#### DATA SECTION
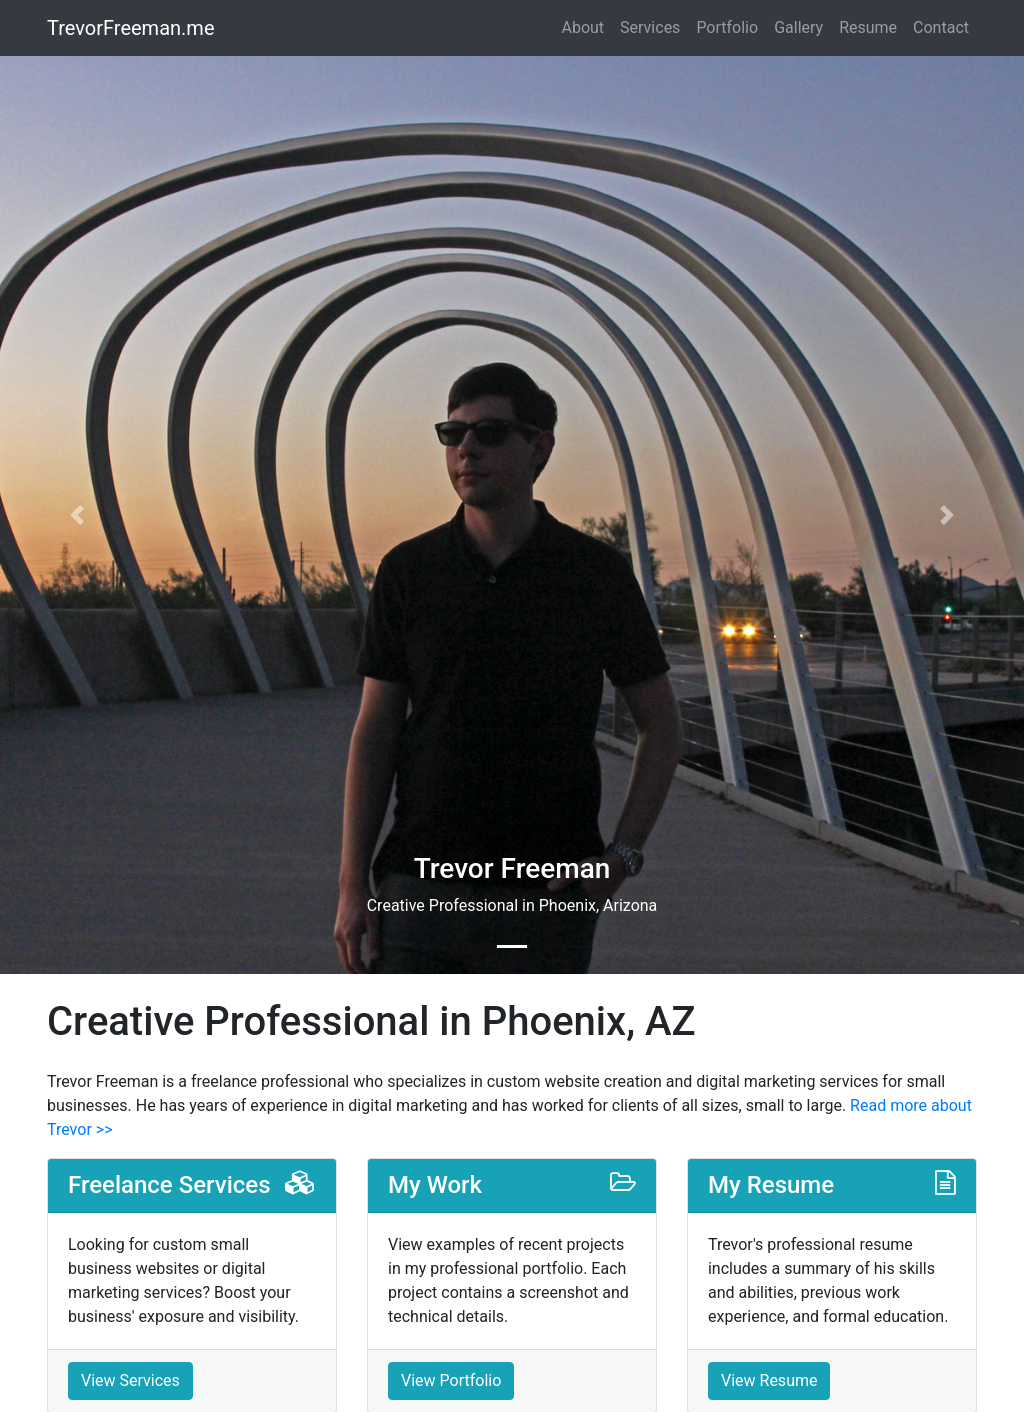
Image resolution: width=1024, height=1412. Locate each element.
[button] (77, 515)
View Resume (769, 1380)
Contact (941, 27)
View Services (130, 1380)
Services (650, 27)
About (582, 27)
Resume (868, 27)
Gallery (798, 27)
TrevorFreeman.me (130, 28)
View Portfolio (451, 1380)
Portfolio (727, 27)
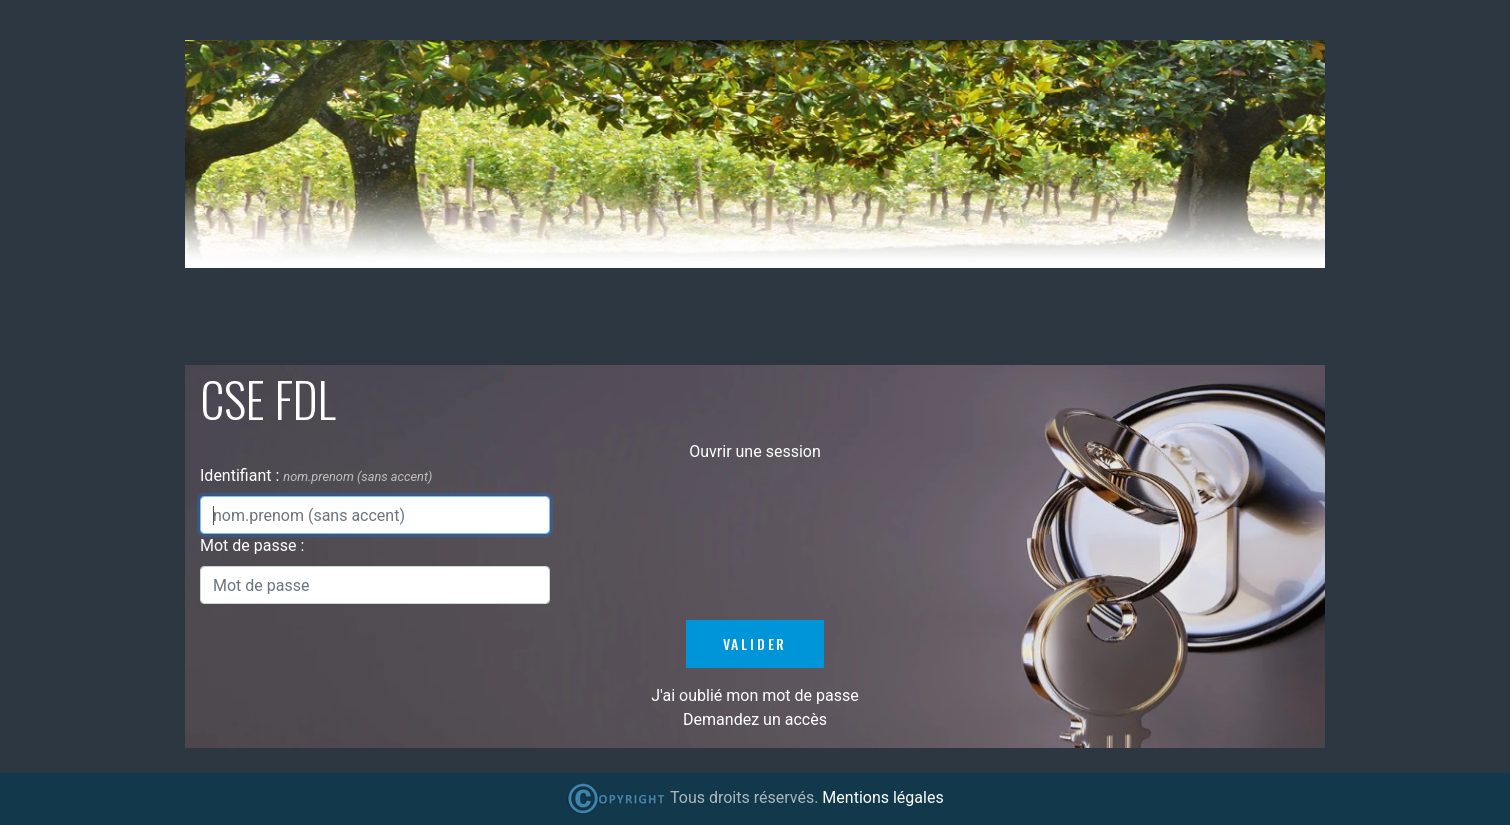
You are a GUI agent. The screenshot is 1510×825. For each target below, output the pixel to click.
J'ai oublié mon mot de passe (754, 695)
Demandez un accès (755, 719)
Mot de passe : (252, 545)
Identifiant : (241, 475)
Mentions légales (882, 797)
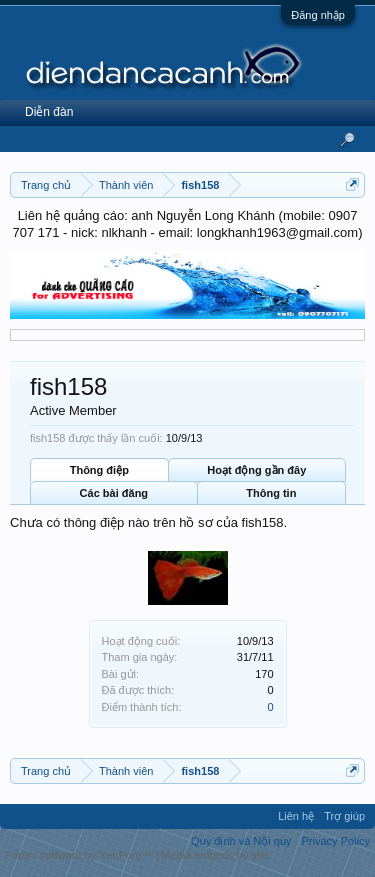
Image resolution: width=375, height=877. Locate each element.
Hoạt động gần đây (256, 470)
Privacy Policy (336, 841)
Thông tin (271, 493)
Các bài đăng (114, 493)
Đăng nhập (318, 15)
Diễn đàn (49, 112)
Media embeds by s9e (215, 855)
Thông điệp (99, 470)
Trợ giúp (344, 816)
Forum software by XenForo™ (80, 855)
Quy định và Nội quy (241, 841)
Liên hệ (296, 816)
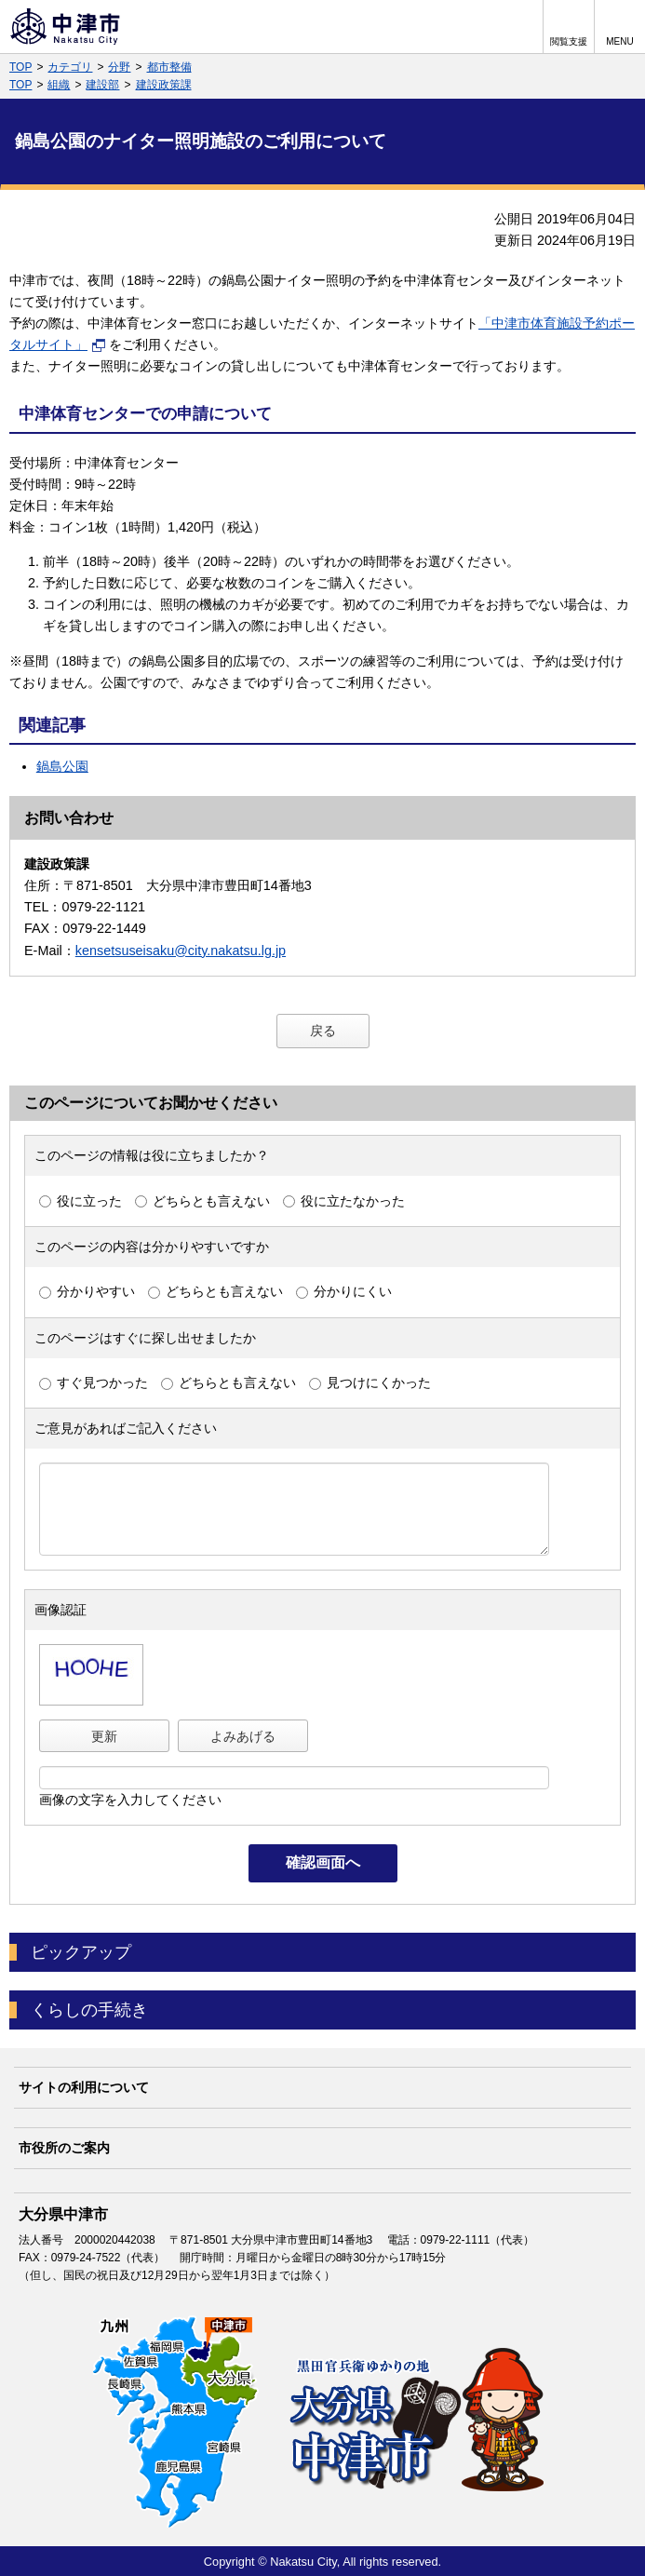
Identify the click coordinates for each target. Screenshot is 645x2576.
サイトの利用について (84, 2087)
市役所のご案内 (64, 2147)
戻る (323, 1030)
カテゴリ (69, 67)
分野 (119, 67)
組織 (58, 84)
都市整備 (169, 67)
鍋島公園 (62, 766)
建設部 (102, 84)
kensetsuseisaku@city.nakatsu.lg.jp (180, 950)
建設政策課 (164, 84)
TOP (20, 67)
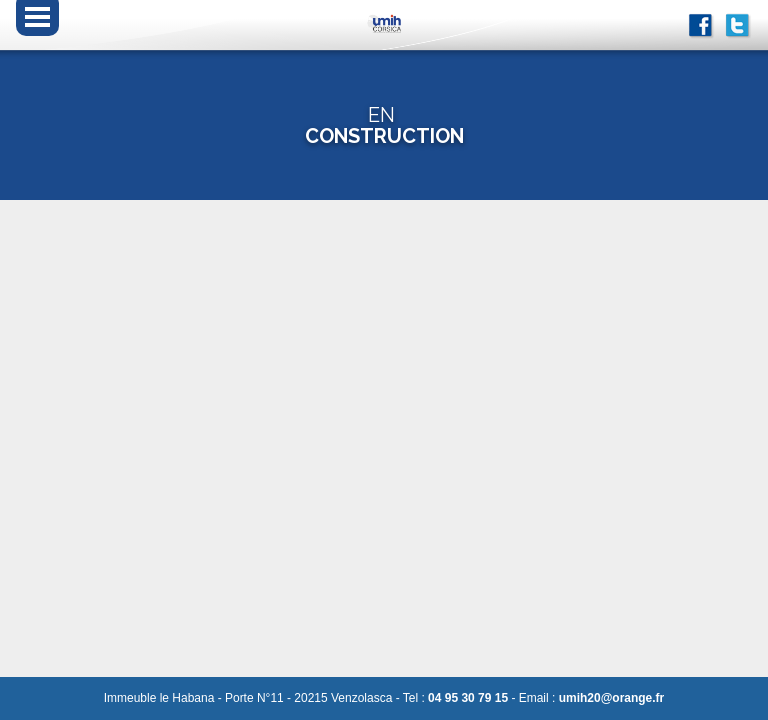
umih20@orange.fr (612, 698)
########
ASSIGNED TASK
The records above should be duplicated exactly, with none of their pictures kept.

RESULT OF THIS TASK
Image resolution: width=1024, height=1412. Locate each element.
[button] (77, 515)
View Resume (769, 1380)
Contact (941, 27)
View Services (130, 1380)
Services (650, 27)
About (582, 27)
Resume (868, 27)
Gallery (798, 27)
TrevorFreeman.me (130, 28)
View Portfolio (451, 1380)
Portfolio (727, 27)
You are a GUI agent. The screenshot is 1510×825. For each target below, output the pixel to click.
J'ai oublié mon mot de passe (754, 695)
Demandez un accès (755, 719)
Mot de passe : (252, 545)
Identifiant : (241, 475)
Mentions légales (882, 797)
Image resolution: width=375, height=877. Locate each element.
Hoạt động gần đây (256, 470)
Privacy Policy (336, 841)
Thông tin (271, 493)
Các bài đăng (114, 493)
Đăng nhập (318, 15)
Diễn đàn (49, 112)
Media embeds by s9e (215, 855)
Thông điệp (99, 470)
Trợ giúp (344, 816)
Forum software by XenForo™ (80, 855)
Quy định và Nội quy (241, 841)
Liên hệ (296, 816)
Identify the click coordinates for each target. Screenshot is 645x2576.
サイトの利用について (84, 2087)
市役所のご案内 (64, 2147)
戻る (323, 1030)
カテゴリ (69, 67)
分野 (119, 67)
組織 (58, 84)
都市整備 (169, 67)
鍋島公園 (62, 766)
建設部 (102, 84)
kensetsuseisaku@city.nakatsu.lg.jp (180, 950)
建設政策課 (164, 84)
TOP (20, 67)
umih20@orange.fr (612, 698)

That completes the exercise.